Data Transformations & Data Security

Over a decade ago I posted "Code Pages and Security Issues" - which touches on an interesting case of security checks when the data is transformed.

In short: If you run a security check on your data, and then do some sort of transformation on that data, then your data may no longer be secure.  In math speak, security tests and transformations are not "communitive."  Their order is important.

In other words:  Do whatever transformations you need to do, and THEN do your security check.

There are a bajillion things we do in computing that cause data to be transformed to some other shape or view.  Very few of those are truly 1:1 operations, and therein lies the problem.  The things that my input represents may not end up being represented the same way in my output.

Indeed, if I have an input and an output string, then I must be expecting that the information is being transformed! (otherwise why would I be calling the function?)

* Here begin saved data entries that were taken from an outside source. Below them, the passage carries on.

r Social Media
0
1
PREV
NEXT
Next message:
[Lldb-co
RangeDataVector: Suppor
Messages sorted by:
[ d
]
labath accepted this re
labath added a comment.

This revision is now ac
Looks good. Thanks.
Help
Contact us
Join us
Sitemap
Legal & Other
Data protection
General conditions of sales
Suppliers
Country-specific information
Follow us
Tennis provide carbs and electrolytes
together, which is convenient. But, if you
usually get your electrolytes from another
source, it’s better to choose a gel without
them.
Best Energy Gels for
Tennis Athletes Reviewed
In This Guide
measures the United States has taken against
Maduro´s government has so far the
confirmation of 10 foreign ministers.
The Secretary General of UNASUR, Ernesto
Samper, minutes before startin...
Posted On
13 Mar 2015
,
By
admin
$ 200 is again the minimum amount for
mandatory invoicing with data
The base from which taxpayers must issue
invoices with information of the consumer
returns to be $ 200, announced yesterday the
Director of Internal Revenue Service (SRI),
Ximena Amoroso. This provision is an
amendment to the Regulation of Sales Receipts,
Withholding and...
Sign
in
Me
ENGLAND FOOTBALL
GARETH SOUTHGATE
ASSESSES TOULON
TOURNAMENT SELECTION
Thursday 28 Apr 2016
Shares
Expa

There are lots of places that this can happen.  Some of them are more obvious than others:

  • Codepages (what I focused on last time)
  • Escape and Quoted Sequences
  • Named Entities
  • Casing conversions
  • String Normalizations
  • Parsing and Tokenizing
  • XML or other markup
  • Clients and Servers
  • Allow/Deny Lists
  • Starting in the Middle
  • Are the Klingon?
  • Everything I forgot (or can't know)


Codepages (aka Encodings) aren't transitive.

I tried to think of one that is transitive for this example, but even the UTF transforms have different spaces of illegal codepoints.  For example, a  high surrogate in UTF-16 cannot be encoded in UTF-8 or UTF-32 without a matching low surrogate.  If a bad byte creeps into your sequence, either accidentally or maliciously, then you're at the whim of the decoder's error handling, which could be dropping the unknown byte(s), returning replacement character(s), or even allowing the illegal sequence if the library missed that test case.

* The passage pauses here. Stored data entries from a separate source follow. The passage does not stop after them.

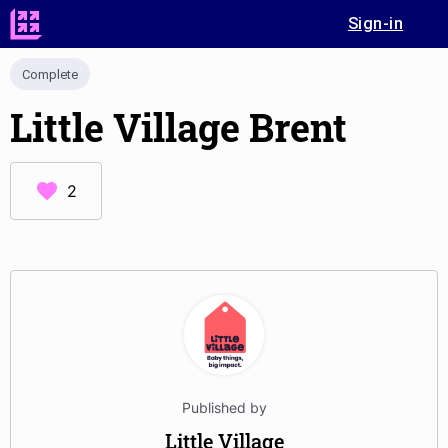
Sign-in
Complete
Little Village Brent
2
Published by
Little Village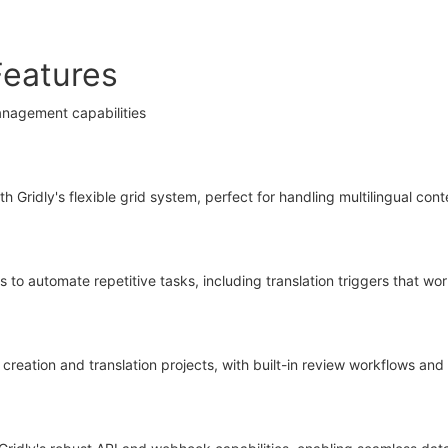
Features
anagement capabilities
Gridly's flexible grid system, perfect for handling multilingual con
 to automate repetitive tasks, including translation triggers that wo
creation and translation projects, with built-in review workflows an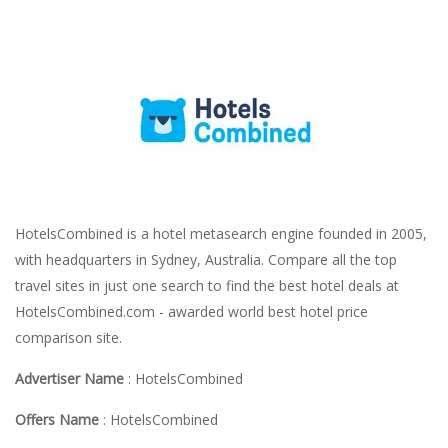
HotelsCombined is a hotel metasearch engine founded in 2005,
with headquarters in Sydney, Australia. Compare all the top
travel sites in just one search to find the best hotel deals at
HotelsCombined.com - awarded world best hotel price
comparison site.
Advertiser Name
: HotelsCombined
Offers Name
: HotelsCombined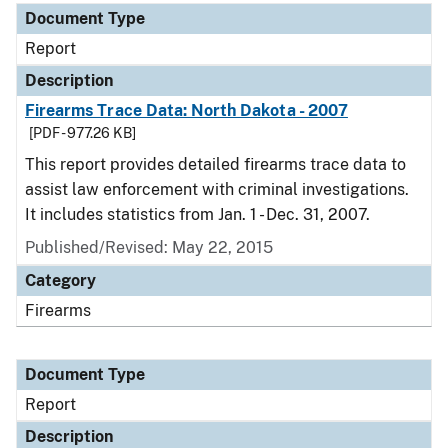
Document Type
Report
Description
Firearms Trace Data: North Dakota - 2007
[PDF - 977.26 KB]
This report provides detailed firearms trace data to
assist law enforcement with criminal investigations.
It includes statistics from Jan. 1 - Dec. 31, 2007.
Published/Revised: May 22, 2015
Category
Firearms
Document Type
Report
Description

Every other codepage is far worse.  The set of characters allowed in Windows-1252 and UTF-8 differs wildly.  Fortunately UTF-8 is a superset, however some APIs allow "best fit" mappings or other behavior.  The conversion is guaranteed not to round trip, but whether characters are dropped, replaced with ?, or best-fit can vary.  Even the meaning of the various codepoints can change depending on the OS platform or library being used.  Larger encodings tend to be worse at that.

Some codepages are depend on state from previous bytes.  Jumping into the middle of the stream can cause misinterpretation of the data, as can a lost byte or corrupted bit.  Sometimes even breaking the input buffers can lead to boundary issues if a lead byte is at the end of one block and the trail byte at the beginning of another.

Escape and Quoted Sequences

There are a ton of ways to escape various sequences, particularly when trying to "tunnel" a larger character set through a smaller channel, like Unicode characters being forced into an ASCII mechanism.  Or the % mechanism for URL queries or the & Unicode encoding for XML/HTML.  If the security check doesn't decode these sequences, then it is trivial to sneak a malicious string through the escaped string and into the target data stream.  Worse, it is easy for the security test to miss a detail of the conversion.

I included quotes in here as a special type of escape sequence.  They can be particularly troublesome for some environments.

Named Entities

These are sort of like a special escape sequence.  & or other tokens representing a special character.  I'm calling them out because they might be easy to miss when trying to pre-parse a sequence.  They exact sequences supported can also vary wildly, so a sequence from one system may be misunderstood on another.  Security checks can't just look for the start and end of the sequence, because who knows what the decoder does with bad sequences?

Worse, sometimes these things can be nested, so an escape sequence might tokenize a named entity, which is then processed later (or vice versa)

Casing Conversions

Note that there are other conversions that act similarly to casing but might be unique to non-Latin languages, such as the Kana or width mappings in Japanese, or digit mappings for many scripts.

Casing is particularly tricky as many systems have different casing tables.  Additionally, the linguistic behavior of some casing operations can vary depending on the language (for example, the Turkish I).  An attacker might be able to sneak a İ through as system where i is important if the linguistic operations differ.  Client validations could use different "rules" than a server side, etc.

If a system depends on, say, lower case matching, for sensitive strings (password?) and the attacker can sneak an upper case letter through one layer due to differing rules, they may be able to find a weakness in the system.

String Normalization

We often need to normalize strings into some sort of sane form so that the application can deal with them.  This can be something like Unicode Normalization, or other manipulations that get a variety of inputs into a manageable form.  Doing a ToLower() operation on a string before manipulating it is one kind of normalization.  Removing escape sequences could be another.  Rearranging tokens into a predefined order might be another.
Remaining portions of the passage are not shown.